Michael Barone had a post yesterday which is must reading. Some excerpts:

One thing I would be interested to know is what is going on in Nifong's mind. Is he a cynical and vicious man, or only a stupid and dangerous one? He had an obvious political motive for making his improper statements, conducting a viciously unfair lineup, and bringing charges where none should have been brought.

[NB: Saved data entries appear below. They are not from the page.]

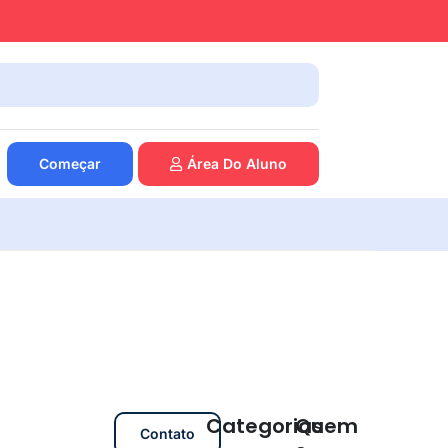
Começar
Área Do Aluno
Categorias
Quem
Contato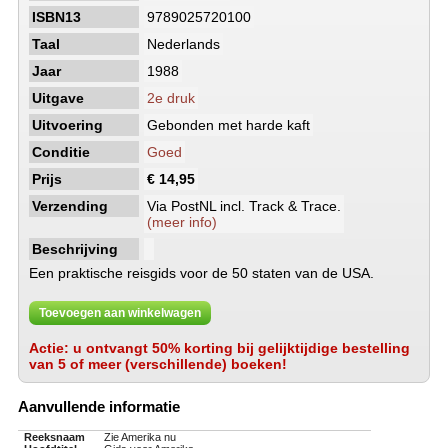
ISBN13
9789025720100
Taal
Nederlands
Jaar
1988
Uitgave
2e druk
Uitvoering
Gebonden met harde kaft
Conditie
Goed
Prijs
€ 14,95
Verzending
Via PostNL incl. Track & Trace.
(meer info)
Beschrijving
Een praktische reisgids voor de 50 staten van de USA.
Toevoegen aan winkelwagen
Actie: u ontvangt 50% korting bij gelijktijdige bestelling
van 5 of meer (verschillende) boeken!
Aanvullende informatie
Reeksnaam
Zie Amerika nu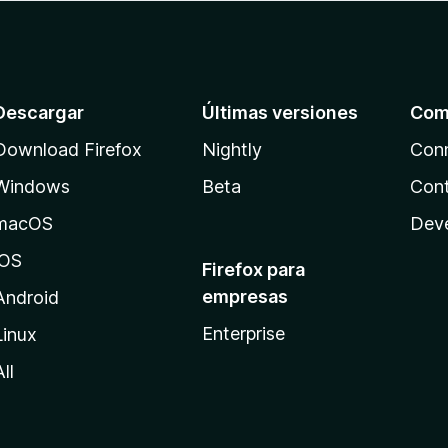
Descargar
Últimas versiones
Com
Download Firefox
Nightly
Con
Windows
Beta
Cont
macOS
Dev
iOS
Firefox para
empresas
Android
Enterprise
Linux
All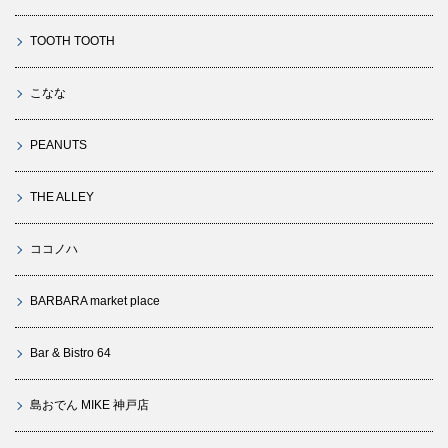
TOOTH TOOTH
こなな
PEANUTS
THE ALLEY
ココノハ
BARBARA market place
Bar & Bistro 64
島おでん MIKE 神戸店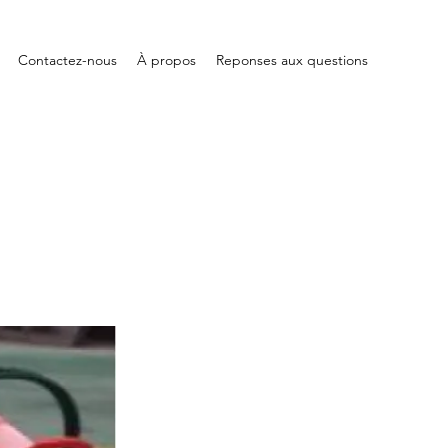
Contactez-nous
À propos
Reponses aux questions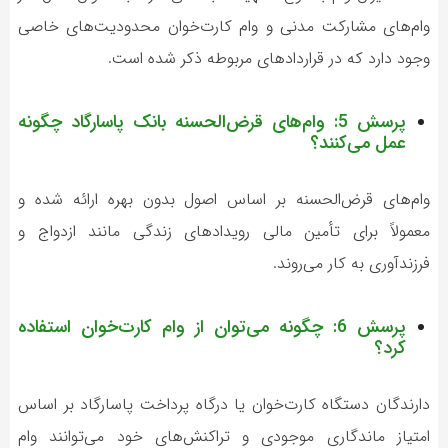
وام‌های مشارکت مدنی و وام کارت‌خوان محدودیت‌های خاصی
وجود دارد که در قراردادهای مربوطه ذکر شده است.
پرسش 5: وام‌های قرض‌الحسنه بانک پاسارگاد چگونه
عمل می‌کنند؟
وام‌های قرض‌الحسنه بر اساس اصول بدون بهره ارائه شده و
معمولاً برای تأمین مالی رویدادهای زندگی مانند ازدواج و
فرزندآوری به کار می‌روند.
پرسش 6: چگونه می‌توان از وام کارت‌خوان استفاده
کرد؟
دارندگان دستگاه کارت‌خوان یا درگاه پرداخت پاسارگاد بر اساس
امتیاز ماندگاری موجودی و تراکنش‌های خود می‌توانند وام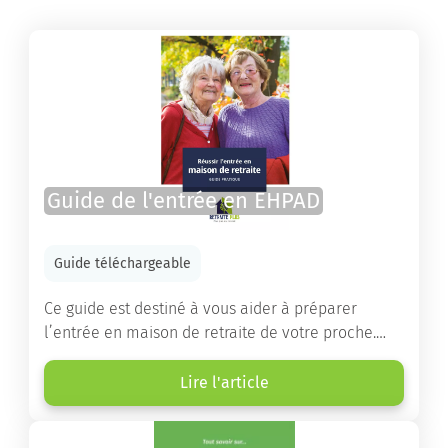
Guide de l'entrée en EHPAD
Guide téléchargeable
Ce guide est destiné à vous aider à préparer
l’entrée en maison de retraite de votre proche.
Vous y trouverez un panorama des différents types
d’établissements ainsi que des conseils pratiques
Lire l'article
destinés à orienter les familles et à leur faciliter
les démarches.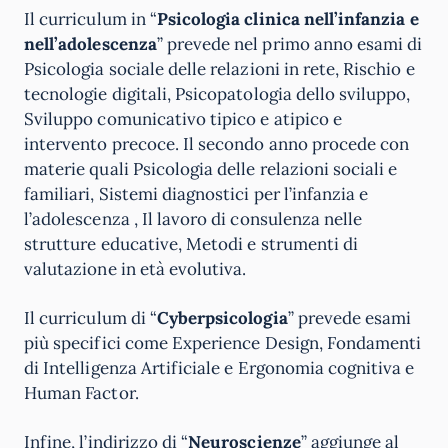
Il curriculum in “
Psicologia clinica nell’infanzia e
nell’adolescenza
” prevede nel primo anno esami di
Psicologia sociale delle relazioni in rete, Rischio e
tecnologie digitali, Psicopatologia dello sviluppo,
Sviluppo comunicativo tipico e atipico e
intervento precoce. Il secondo anno procede con
materie quali Psicologia delle relazioni sociali e
familiari, Sistemi diagnostici per l’infanzia e
l’adolescenza , Il lavoro di consulenza nelle
strutture educative, Metodi e strumenti di
valutazione in età evolutiva.
Il curriculum di “
Cyberpsicologia
” prevede esami
più specifici come Experience Design, Fondamenti
di Intelligenza Artificiale e Ergonomia cognitiva e
Human Factor.
Infine, l’indirizzo di “
Neuroscienze
” aggiunge al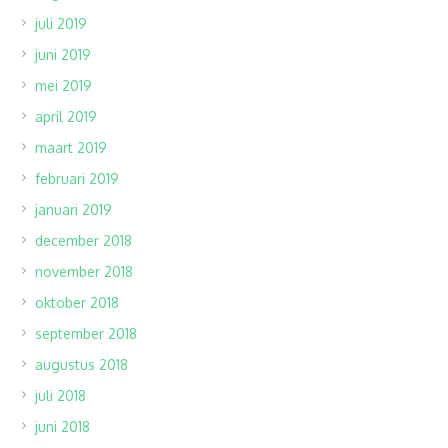
juli 2019
juni 2019
mei 2019
april 2019
maart 2019
februari 2019
januari 2019
december 2018
november 2018
oktober 2018
september 2018
augustus 2018
juli 2018
juni 2018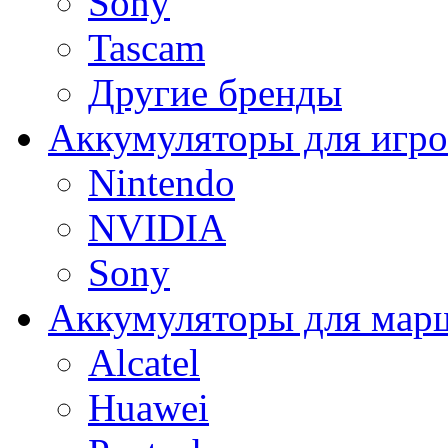
Sony
Tascam
Другие бренды
Аккумуляторы для игро
Nintendo
NVIDIA
Sony
Аккумуляторы для мар
Alcatel
Huawei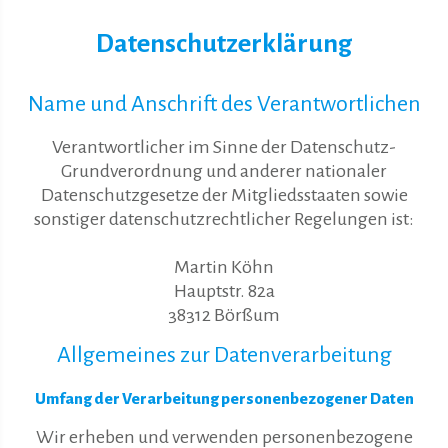
Datenschutzerklärung
Name und Anschrift des Verantwortlichen
Verantwortlicher im Sinne der Datenschutz-
Grundverordnung und anderer nationaler
Datenschutzgesetze der Mitgliedsstaaten sowie
sonstiger datenschutzrechtlicher Regelungen ist:
Martin Köhn
Hauptstr. 82a
38312 Börßum
Allgemeines zur Datenverarbeitung
Umfang der Verarbeitung personenbezogener Daten
Wir erheben und verwenden personenbezogene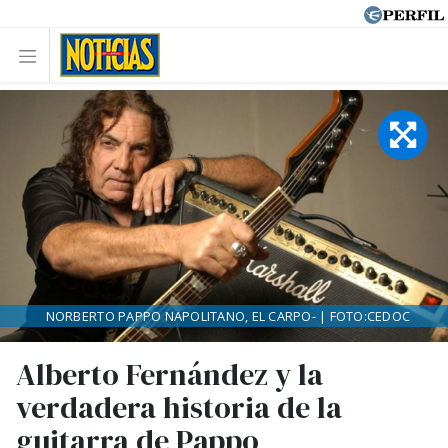
NORBERTO PAPPO NAPOLITANO, EL CARPO- | FOTO:CEDOC
Alberto Fernández y la
verdadera historia de la
guitarra de Pappo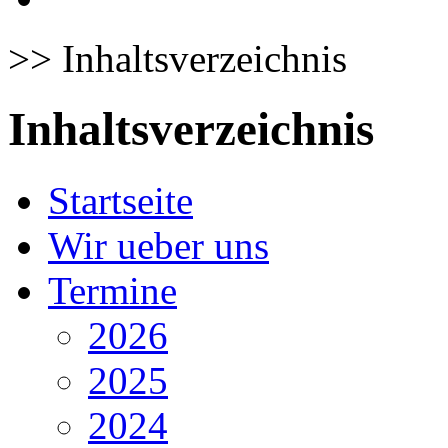
>>
Inhaltsverzeichnis
Inhaltsverzeichnis
Startseite
Wir ueber uns
Termine
2026
2025
2024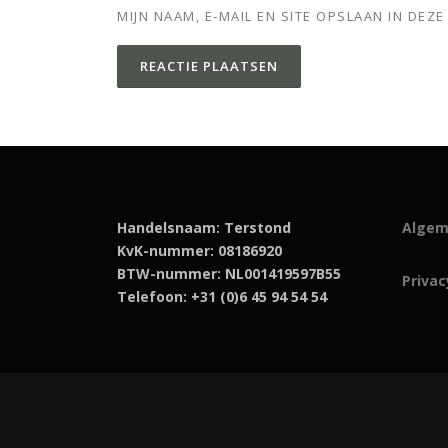
MIJN NAAM, E-MAIL EN SITE OPSLAAN IN DE
Handelsnaam: Terstond
Algem
KvK-nummer: 08186920
BTW-nummer: NL001419597B55
Privac
Telefoon: +31 (0)6 45 94 54 54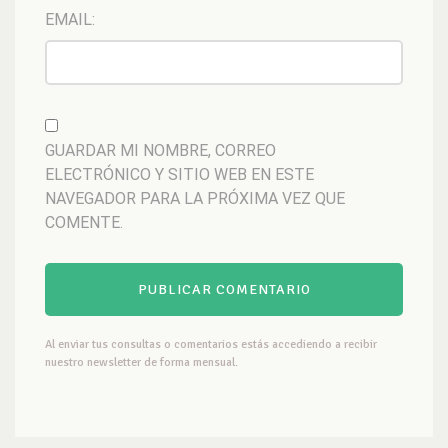
EMAIL:
GUARDAR MI NOMBRE, CORREO
ELECTRÓNICO Y SITIO WEB EN ESTE
NAVEGADOR PARA LA PRÓXIMA VEZ QUE
COMENTE.
Al enviar tus consultas o comentarios estás accediendo a recibir
nuestro newsletter de forma mensual.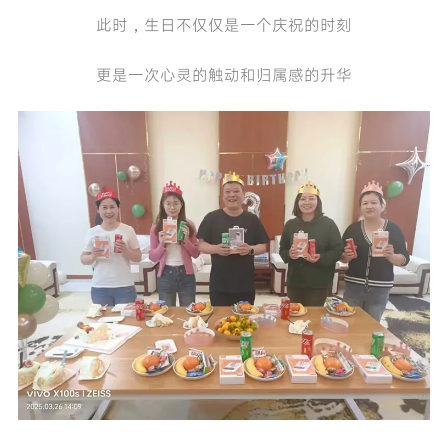
此时，生日不仅仅是一个庆祝的时刻
更是一次心灵的触动和归属感的升华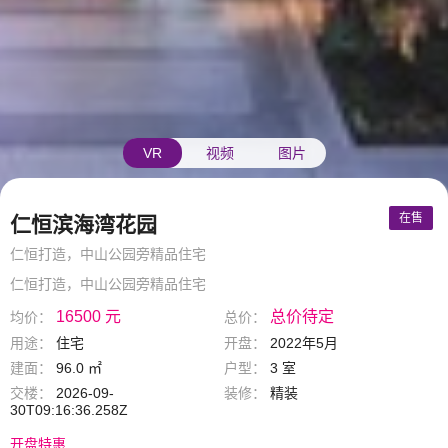
VR
视频
图片
在售
仁恒滨海湾花园
仁恒打造，中山公园旁精品住宅
仁恒打造，中山公园旁精品住宅
16500 元
总价待定
均价：
总价：
用途：
住宅
开盘：
2022年5月
建面：
96.0 ㎡
户型：
3 室
交楼：
2026-09-
装修：
精装
30T09:16:36.258Z
开盘特惠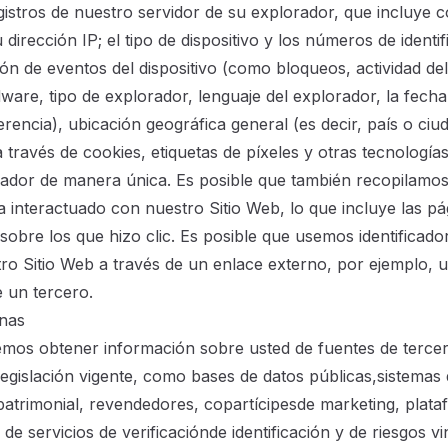
gistros de nuestro servidor de su explorador, que incluye c
u dirección IP; el tipo de dispositivo y los números de identi
ión de eventos del dispositivo (como bloqueos, actividad del
ware, tipo de explorador, lenguaje del explorador, la fecha
erencia), ubicación geográfica general (es decir, país o ciu
 través de cookies, etiquetas de píxeles y otras tecnologías
orador de manera única. Es posible que también recopilamo
a interactuado con nuestro Sitio Web, lo que incluye las pá
 sobre los que hizo clic. Es posible que usemos identificad
ro Sitio Web a través de un enlace externo, por ejemplo, 
e un tercero.
rnas
mos obtener información sobre usted de fuentes de tercer
 legislación vigente, como bases de datos públicas,sistemas
a patrimonial, revendedores, copartícipesde marketing, plat
de servicios de verificaciónde identificación y de riesgos v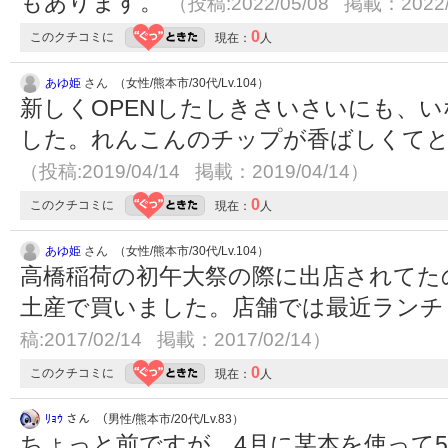
もあります。
（投稿:2022/05/08 掲載：2022/
0
このクチコミに
現在：
人
あゆ姫
さん （女性/熊本市/30代/Lv.104）
新しくOPENしたしきさいさいにも、
した。れんこんのチップが香ばしくて
（投稿:2019/04/14 掲載：2019/04/14）
0
このクチコミに
現在：
人
あゆ姫
さん （女性/熊本市/30代/Lv.104）
高橋稲荷の初午大祭の際に出店されてた
土産で買いました。店舗では最近ラン
稿:2017/02/14 掲載：2017/02/14）
0
このクチコミに
現在：
人
ﾘｮｳ
さん （男性/熊本市/20代/Lv.83）
ちょっと前ですが、4月に某本を使って5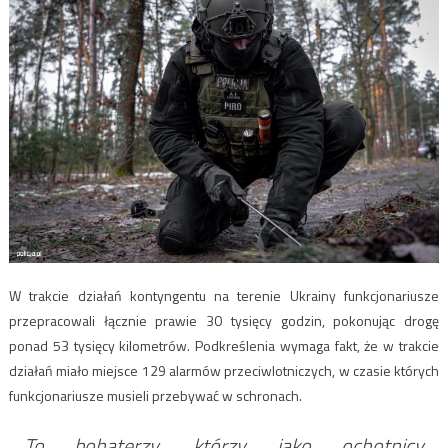
W trakcie działań kontyngentu na terenie Ukrainy funkcjonariusze
przepracowali łącznie prawie 30 tysięcy godzin, pokonując drogę
ponad 53 tysięcy kilometrów. Podkreślenia wymaga fakt, że w trakcie
działań miało miejsce 129 alarmów przeciwlotniczych, w czasie których
funkcjonariusze musieli przebywać w schronach.
To bohaterzy, którzy jako ochotnicy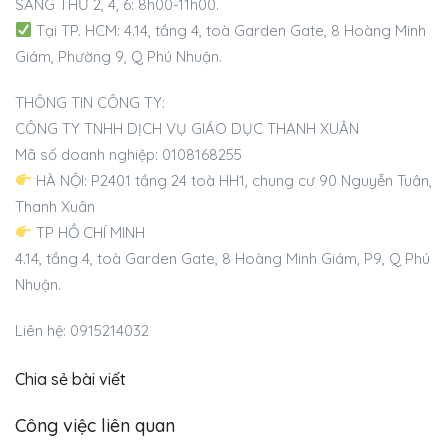
SÁNG THỨ 2, 4, 6: 8h00-11h00.
Tại TP. HCM: 4.14, tầng 4, toà Garden Gate, 8 Hoàng Minh
Giám, Phường 9, Q Phú Nhuận.
THÔNG TIN CÔNG TY:
CÔNG TY TNHH DỊCH VỤ GIÁO DỤC THANH XUÂN
Mã số doanh nghiệp: 0108168255
HÀ NỘI: P2401 tầng 24 toà HH1, chung cư 90 Nguyễn Tuân,
Thanh Xuân
TP HỒ CHÍ MINH
4.14, tầng 4, toà Garden Gate, 8 Hoàng Minh Giám, P9, Q Phú
Nhuận.
Liên hệ: 0915214032
Chia sẻ bài viết
Công việc liên quan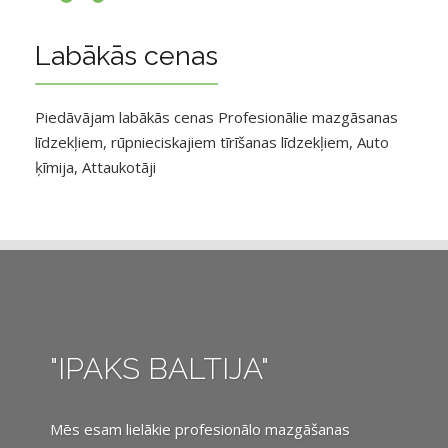
Labākās cenas
Piedāvājam labākās cenas Profesionālie mazgāsanas
līdzekļiem, rūpnieciskajiem tīrīšanas līdzekļiem, Auto
ķīmija, Attaukotāji
"IPAKS BALTIJA"
Mēs esam lielākie profesionālo mazgāšanas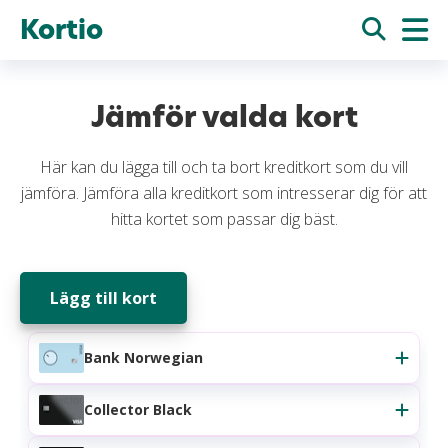
Kortio
Jämför valda kort
Här kan du lägga till och ta bort kreditkort som du vill
jämföra. Jämföra alla kreditkort som intresserar dig för att
hitta kortet som passar dig bäst.
Lägg till kort
Bank Norwegian
Collector Black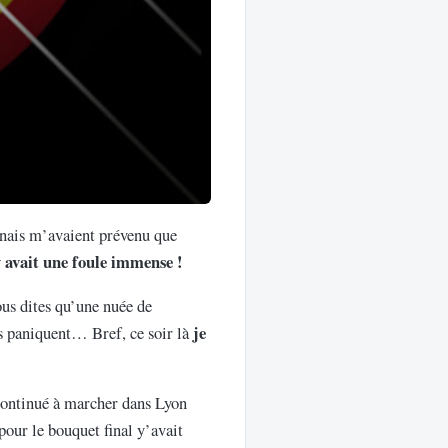
nais m’avaient prévenu que
y avait une foule immense !
vous dites qu’une nuée de
je
ens paniquent… Bref, ce soir là
 continué à marcher dans Lyon
pour le bouquet final y’avait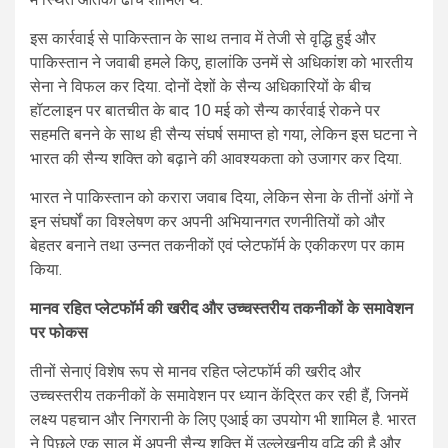
इस कार्रवाई से पाकिस्तान के साथ तनाव में तेजी से वृद्धि हुई और
पाकिस्तान ने जवाबी हमले किए, हालांकि उनमें से अधिकांश को भारतीय
सेना ने विफल कर दिया. दोनों देशों के सैन्य अधिकारियों के बीच
हॉटलाइन पर बातचीत के बाद 10 मई को सैन्य कार्रवाई रोकने पर
सहमति बनने के साथ ही सैन्य संघर्ष समाप्त हो गया, लेकिन इस घटना ने
भारत की सैन्य शक्ति को बढ़ाने की आवश्यकता को उजागर कर दिया.
भारत ने पाकिस्तान को करारा जवाब दिया, लेकिन सेना के तीनों अंगों ने
इन संघर्षों का विश्लेषण कर अपनी अभियानगत रणनीतियों को और
बेहतर बनाने तथा उन्नत तकनीकों एवं प्लेटफॉर्म के एकीकरण पर काम
किया.
मानव रहित प्लेटफॉर्म की खरीद और उच्चस्तरीय तकनीकों के समावेशन
पर फोकस
तीनों सेनाएं विशेष रूप से मानव रहित प्लेटफॉर्म की खरीद और
उच्चस्तरीय तकनीकों के समावेशन पर ध्यान केंद्रित कर रही हैं, जिनमें
लक्ष्य पहचान और निगरानी के लिए एआई का उपयोग भी शामिल है. भारत
ने पिछले एक साल में अपनी सैन्य शक्ति में उल्लेखनीय वृद्धि की है और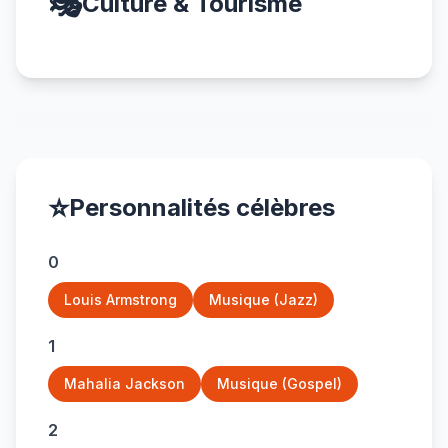
🎭
Culture & Tourisme
⭐
Personnalités célèbres
0
Louis Armstrong
Musique (Jazz)
1
Mahalia Jackson
Musique (Gospel)
2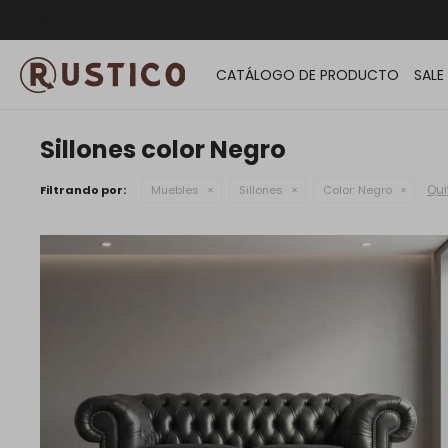
ENVÍO G
CATÁLOGO DE PRODUCTO
SALE
Sillones color Negro
Quit
Filtrando por:
Muebles
Sillones
Color:
Negro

Of course, one could ask similar questions about Nifong's numerous journalistic cheerleaders, from the Durham Herald-Sun to the New York Times. When the case first became public, they were evidently captivated by the narrative virtuous-black-working-class-woman-abused-by-privileged-rich-white-athletes. But to anyone with an ounce of sense it should have been clear as the facts came out that they didn't fit this narrative. Yet, as KC Johnson shows exhaustively, journalists plowed on. I am reminded of the Hollywood TV detective story scriptwriters, at least in the 1970s when I used to watch these shows. If a businessman was getting a civic award in the first scene, you could be sure he was the murderer–even if you hadn't yet seen the murder. The underdog was always virtuous, the overdog always the villain. Too many journalists covering the Duke case couldn't get out of this "progressive" mind-set–a fine example of one of the many things rotten in the state of journalism today.

Yes, it is but "one of the many things rotten in the state of journalism today."